Building a model for shot effectivity of the great Kobe Bryant.
Intro
I was looking for a nice dataset to practice my feature engineering and modelling skills in python when I came across the complete set of Kobe Bryant shots in the NBA in Kaggle. Being a long time NBA (and Kobe in particular) fan, I could not resist.
The task here is to explore this beautiful dataset, identify what features affect the probability of making the shot and build a classification model to predict the shot outcome.
I will use these libraries:
- pandas for feature engineering
- seaborn for visualization
- sklearn for modelling
Let’s start!
Data loading
import os
import numpy as np
import matplotlib
import matplotlib.pyplot as plt
import pandas as pd
import seaborn as sns
plt.style.use('seaborn')
sns.set_context('paper', font_scale=2)
folder = r'./kobe-bryant-shot-selection/'
data = pd.read_csv(folder + 'data.csv')
data.info()
<class 'pandas.core.frame.DataFrame'>
RangeIndex: 30697 entries, 0 to 30696
Data columns (total 25 columns):
action_type 30697 non-null object
combined_shot_type 30697 non-null object
game_event_id 30697 non-null int64
game_id 30697 non-null int64
lat 30697 non-null float64
loc_x 30697 non-null int64
loc_y 30697 non-null int64
lon 30697 non-null float64
minutes_remaining 30697 non-null int64
period 30697 non-null int64
playoffs 30697 non-null int64
season 30697 non-null object
seconds_remaining 30697 non-null int64
shot_distance 30697 non-null int64
shot_made_flag 25697 non-null float64
shot_type 30697 non-null object
shot_zone_area 30697 non-null object
shot_zone_basic 30697 non-null object
shot_zone_range 30697 non-null object
team_id 30697 non-null int64
team_name 30697 non-null object
game_date 30697 non-null object
matchup 30697 non-null object
opponent 30697 non-null object
shot_id 30697 non-null int64
dtypes: float64(3), int64(11), object(11)
memory usage: 5.9+ MB
Lots of features here, let’s try to identify which ones we actually need and whether there are any redundancies.
Let’s plot the successfull and missed shots side by side.
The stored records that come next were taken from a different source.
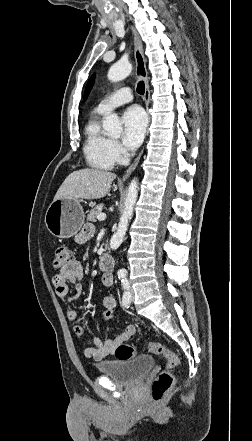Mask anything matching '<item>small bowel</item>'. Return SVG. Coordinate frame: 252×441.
Returning <instances> with one entry per match:
<instances>
[{
  "label": "small bowel",
  "instance_id": "small-bowel-1",
  "mask_svg": "<svg viewBox=\"0 0 252 441\" xmlns=\"http://www.w3.org/2000/svg\"><path fill=\"white\" fill-rule=\"evenodd\" d=\"M93 234V229L90 226L84 227L80 233L76 236L78 243H84ZM83 278V267L77 259H72V261L61 268V270L54 275L52 279L53 286L55 288L56 294L61 298H66L70 303L76 298H78L82 292L81 280ZM102 284L105 287H111L114 283V278L112 273L104 272L101 277ZM68 283H72L75 289V295L69 296ZM101 307L107 304H112L116 307V299L113 296H106L101 301ZM66 316L69 321H76L78 318L77 312L69 307L66 311ZM74 335L78 338H84V329L80 324H76L73 327ZM136 332V328L133 325H128L125 330L115 338L100 340L99 338L93 339L94 346L85 349L84 354L87 358L93 359L95 361H100L106 357L115 354L116 349L119 345L124 344L128 341Z\"/></svg>",
  "mask_w": 252,
  "mask_h": 441
}]
</instances>
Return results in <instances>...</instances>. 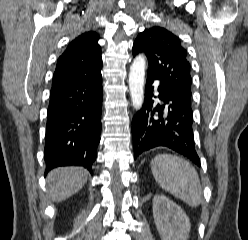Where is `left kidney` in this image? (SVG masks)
<instances>
[{"instance_id":"5707ae66","label":"left kidney","mask_w":248,"mask_h":240,"mask_svg":"<svg viewBox=\"0 0 248 240\" xmlns=\"http://www.w3.org/2000/svg\"><path fill=\"white\" fill-rule=\"evenodd\" d=\"M153 217L162 240H187L191 229L186 213L164 195L153 197Z\"/></svg>"}]
</instances>
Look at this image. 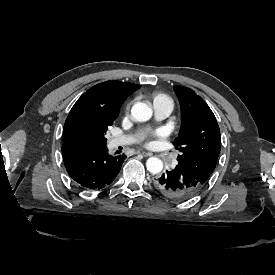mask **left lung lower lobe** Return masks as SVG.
Here are the masks:
<instances>
[{"label":"left lung lower lobe","mask_w":275,"mask_h":275,"mask_svg":"<svg viewBox=\"0 0 275 275\" xmlns=\"http://www.w3.org/2000/svg\"><path fill=\"white\" fill-rule=\"evenodd\" d=\"M154 186L169 199L184 200L196 195L203 184L177 165L174 169L156 178Z\"/></svg>","instance_id":"left-lung-lower-lobe-1"}]
</instances>
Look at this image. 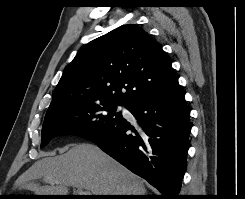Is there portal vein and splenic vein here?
Wrapping results in <instances>:
<instances>
[{
    "label": "portal vein and splenic vein",
    "mask_w": 245,
    "mask_h": 199,
    "mask_svg": "<svg viewBox=\"0 0 245 199\" xmlns=\"http://www.w3.org/2000/svg\"><path fill=\"white\" fill-rule=\"evenodd\" d=\"M77 191L79 192L80 195H92L90 191L83 190L82 188H77Z\"/></svg>",
    "instance_id": "portal-vein-and-splenic-vein-1"
}]
</instances>
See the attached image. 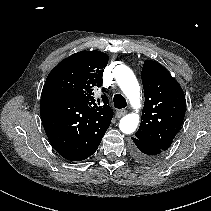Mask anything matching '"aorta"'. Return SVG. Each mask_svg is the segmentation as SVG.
<instances>
[{
  "label": "aorta",
  "mask_w": 211,
  "mask_h": 211,
  "mask_svg": "<svg viewBox=\"0 0 211 211\" xmlns=\"http://www.w3.org/2000/svg\"><path fill=\"white\" fill-rule=\"evenodd\" d=\"M114 76L132 107L138 109L141 101L140 86L134 73L126 66H117L114 69ZM138 124L139 115L137 113H131L121 118L119 128L122 133L131 134L137 129Z\"/></svg>",
  "instance_id": "aorta-1"
}]
</instances>
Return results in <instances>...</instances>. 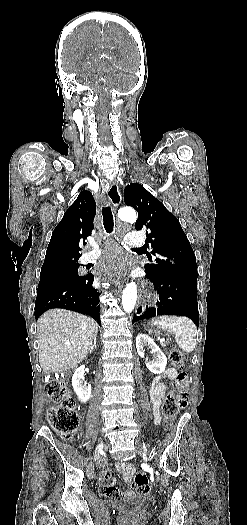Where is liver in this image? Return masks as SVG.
Listing matches in <instances>:
<instances>
[{
  "mask_svg": "<svg viewBox=\"0 0 247 525\" xmlns=\"http://www.w3.org/2000/svg\"><path fill=\"white\" fill-rule=\"evenodd\" d=\"M98 327L94 319L74 311L49 309L43 313L37 321L42 371L60 373L77 367L87 357Z\"/></svg>",
  "mask_w": 247,
  "mask_h": 525,
  "instance_id": "obj_1",
  "label": "liver"
}]
</instances>
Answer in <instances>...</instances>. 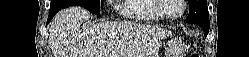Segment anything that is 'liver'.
Segmentation results:
<instances>
[{
  "label": "liver",
  "instance_id": "6515ba94",
  "mask_svg": "<svg viewBox=\"0 0 249 57\" xmlns=\"http://www.w3.org/2000/svg\"><path fill=\"white\" fill-rule=\"evenodd\" d=\"M90 13L78 6L59 11L50 26L55 57H158L166 31L131 22H102L88 29L80 25Z\"/></svg>",
  "mask_w": 249,
  "mask_h": 57
}]
</instances>
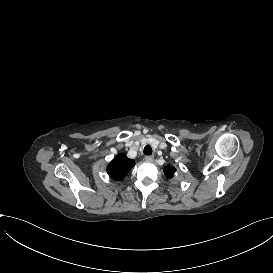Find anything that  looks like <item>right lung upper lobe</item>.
<instances>
[{
  "label": "right lung upper lobe",
  "instance_id": "right-lung-upper-lobe-1",
  "mask_svg": "<svg viewBox=\"0 0 273 273\" xmlns=\"http://www.w3.org/2000/svg\"><path fill=\"white\" fill-rule=\"evenodd\" d=\"M134 166V160L120 154L115 157L107 167V172L114 180L123 179Z\"/></svg>",
  "mask_w": 273,
  "mask_h": 273
}]
</instances>
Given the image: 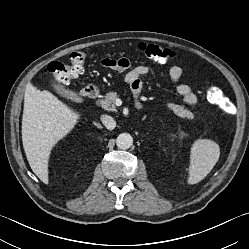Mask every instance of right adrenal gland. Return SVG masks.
I'll use <instances>...</instances> for the list:
<instances>
[{
  "instance_id": "1",
  "label": "right adrenal gland",
  "mask_w": 249,
  "mask_h": 249,
  "mask_svg": "<svg viewBox=\"0 0 249 249\" xmlns=\"http://www.w3.org/2000/svg\"><path fill=\"white\" fill-rule=\"evenodd\" d=\"M97 127H98V128H102V127H101L100 125H98V124H97Z\"/></svg>"
}]
</instances>
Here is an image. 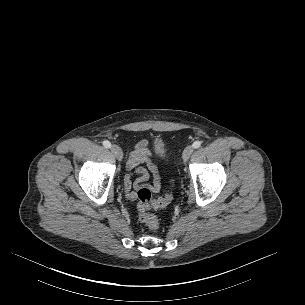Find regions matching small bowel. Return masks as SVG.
Returning <instances> with one entry per match:
<instances>
[{
    "instance_id": "1",
    "label": "small bowel",
    "mask_w": 305,
    "mask_h": 305,
    "mask_svg": "<svg viewBox=\"0 0 305 305\" xmlns=\"http://www.w3.org/2000/svg\"><path fill=\"white\" fill-rule=\"evenodd\" d=\"M142 163H147L153 173V184L151 186L154 192L159 190V176L157 173L156 165L153 162V153L149 149V142L146 139L139 141L132 152L130 153L128 160V169L130 173L126 176L124 182L125 195L129 200H135L137 194L134 190H139L144 186V182L148 176L144 169L138 168ZM136 172L140 176L136 180H132L133 173Z\"/></svg>"
}]
</instances>
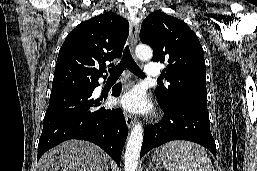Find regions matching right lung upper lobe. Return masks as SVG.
<instances>
[{"label": "right lung upper lobe", "instance_id": "obj_1", "mask_svg": "<svg viewBox=\"0 0 257 171\" xmlns=\"http://www.w3.org/2000/svg\"><path fill=\"white\" fill-rule=\"evenodd\" d=\"M128 34V21L113 12L79 24L61 46L52 90L98 82L105 62L121 57Z\"/></svg>", "mask_w": 257, "mask_h": 171}]
</instances>
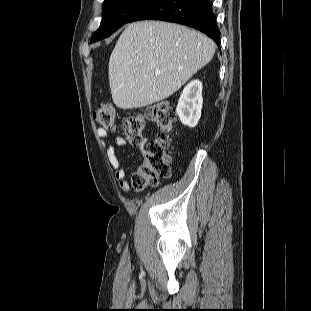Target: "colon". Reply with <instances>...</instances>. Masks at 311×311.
Segmentation results:
<instances>
[{
	"label": "colon",
	"mask_w": 311,
	"mask_h": 311,
	"mask_svg": "<svg viewBox=\"0 0 311 311\" xmlns=\"http://www.w3.org/2000/svg\"><path fill=\"white\" fill-rule=\"evenodd\" d=\"M175 117V111L169 103L159 102L148 107L143 114H132L123 118L121 128L133 144L142 141L146 120L155 123L160 132L159 136L147 145L142 161L132 176L131 183L135 190H143L170 175L168 144ZM94 120L104 128H114L116 124L114 107L109 103H101L94 112Z\"/></svg>",
	"instance_id": "5ec220e1"
}]
</instances>
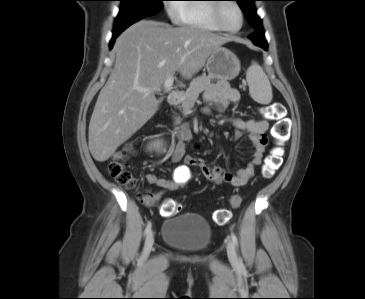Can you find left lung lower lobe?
<instances>
[{
    "label": "left lung lower lobe",
    "mask_w": 365,
    "mask_h": 299,
    "mask_svg": "<svg viewBox=\"0 0 365 299\" xmlns=\"http://www.w3.org/2000/svg\"><path fill=\"white\" fill-rule=\"evenodd\" d=\"M250 39L252 40V42L259 46L262 47L264 50L268 49V44L267 41L265 39L264 36V30H257L251 37Z\"/></svg>",
    "instance_id": "obj_1"
}]
</instances>
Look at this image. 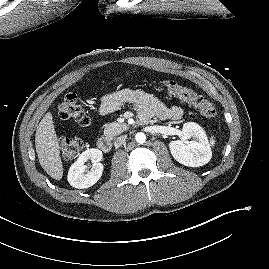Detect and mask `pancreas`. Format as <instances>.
<instances>
[{"label":"pancreas","mask_w":269,"mask_h":269,"mask_svg":"<svg viewBox=\"0 0 269 269\" xmlns=\"http://www.w3.org/2000/svg\"><path fill=\"white\" fill-rule=\"evenodd\" d=\"M128 129V125L126 123H117L112 122L107 124L104 129V135L108 138H113Z\"/></svg>","instance_id":"cf45deb5"}]
</instances>
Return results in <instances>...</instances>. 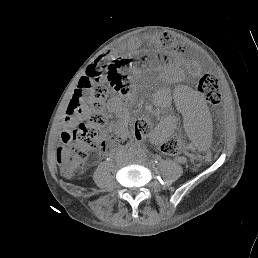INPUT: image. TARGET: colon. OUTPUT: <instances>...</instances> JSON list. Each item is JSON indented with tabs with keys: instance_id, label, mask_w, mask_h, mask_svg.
Wrapping results in <instances>:
<instances>
[{
	"instance_id": "obj_1",
	"label": "colon",
	"mask_w": 258,
	"mask_h": 258,
	"mask_svg": "<svg viewBox=\"0 0 258 258\" xmlns=\"http://www.w3.org/2000/svg\"><path fill=\"white\" fill-rule=\"evenodd\" d=\"M157 43L164 47L173 45L169 36L162 35ZM127 65L119 60L110 61L105 58L96 60L81 78L74 98L69 104V114L75 115L82 108L87 120L78 128L70 130L57 151L60 172L65 177L78 173L84 165L88 152L95 149L117 147L121 144L124 133L116 131L103 135L104 116L101 112L103 101L107 96L106 81L115 90L128 93L131 81L127 74ZM198 91L210 103L220 101L219 81L214 75L206 74L198 82ZM151 132V124L145 119H138L134 124V133L146 137ZM169 156H177L184 152V142L178 136L166 138L160 147Z\"/></svg>"
}]
</instances>
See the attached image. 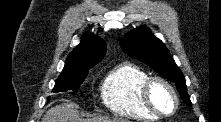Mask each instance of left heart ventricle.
<instances>
[{"label":"left heart ventricle","mask_w":221,"mask_h":122,"mask_svg":"<svg viewBox=\"0 0 221 122\" xmlns=\"http://www.w3.org/2000/svg\"><path fill=\"white\" fill-rule=\"evenodd\" d=\"M152 100L163 113H170L174 108V99L170 91L162 84H155L152 89Z\"/></svg>","instance_id":"1"}]
</instances>
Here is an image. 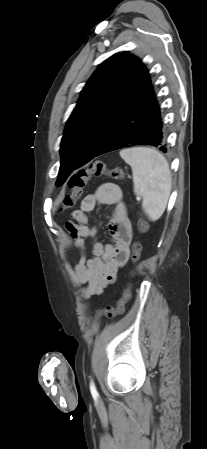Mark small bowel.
I'll return each instance as SVG.
<instances>
[{
  "label": "small bowel",
  "mask_w": 207,
  "mask_h": 449,
  "mask_svg": "<svg viewBox=\"0 0 207 449\" xmlns=\"http://www.w3.org/2000/svg\"><path fill=\"white\" fill-rule=\"evenodd\" d=\"M97 204L113 205L109 222L113 243L103 245L96 241L93 245L94 257L86 259L85 239L97 236V228L88 225V214ZM65 228L79 254V261L76 264L69 260L65 262L72 284L76 287L86 284L81 288L86 298L101 294L116 280L118 270L126 264L130 255L132 228L121 189L113 183H105L98 187L82 200L77 210L73 211L72 220L66 222Z\"/></svg>",
  "instance_id": "1"
}]
</instances>
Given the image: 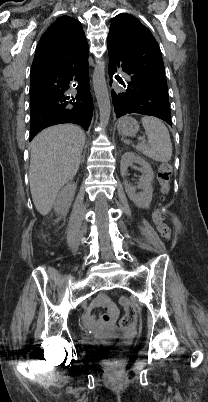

Here I followed this guide for the overlap with the court layout.
f, (ax1, ax2) = plt.subplots(1, 2, figsize=(15, 15))
court = plt.imread(folder + "fullcourt.png")
court = np.transpose(court, (1, 0, 2))
made = data[data['shot_made_flag'] == 1]
ax1.imshow(court, zorder=0, extent=[-250, 250, 0, 940])
ax1.scatter(made['loc_x'], made['loc_y'] + 52.5, s=5, alpha=0.4)
ax1.set(xlim=[-275, 275], ylim=[-25, 400], aspect=1)
ax1.set_title('Done')
ax1.get_yaxis().set_visible(False)
ax1.get_xaxis().set_visible(False)
missed = data[data['shot_made_flag'] == 0]
ax2.imshow(court, zorder=0, extent=[-250, 250, 0, 940])
ax2.scatter(missed['loc_x'], missed['loc_y'] + 52.5, s=5, color='red', alpha=0.2)
ax2.set(xlim=[-275, 275], ylim=[-25, 400], aspect=1)
ax2.set_title('Missed')
ax2.get_yaxis().set_visible(False)
ax2.get_xaxis().set_visible(False)
f.gca().set_aspect('equal')
f.subplots_adjust(hspace=0)
plt.show()
They look nice but not too informative. I am interested in the areas where Kobe’s effectivity is above and below his average, so let’s try plotting that. We will need to group shots in small areas and take the mean in each one.
data['loc_x_step'] = pd.cut(data['loc_x'], np.linspace(-250, 250, 40))
data['loc_y_step'] = pd.cut(data['loc_y'], np.linspace(0, 470, 40))
steps_count = data.groupby(['loc_y_step', 'loc_x_step'])['shot_made_flag'].count().unstack()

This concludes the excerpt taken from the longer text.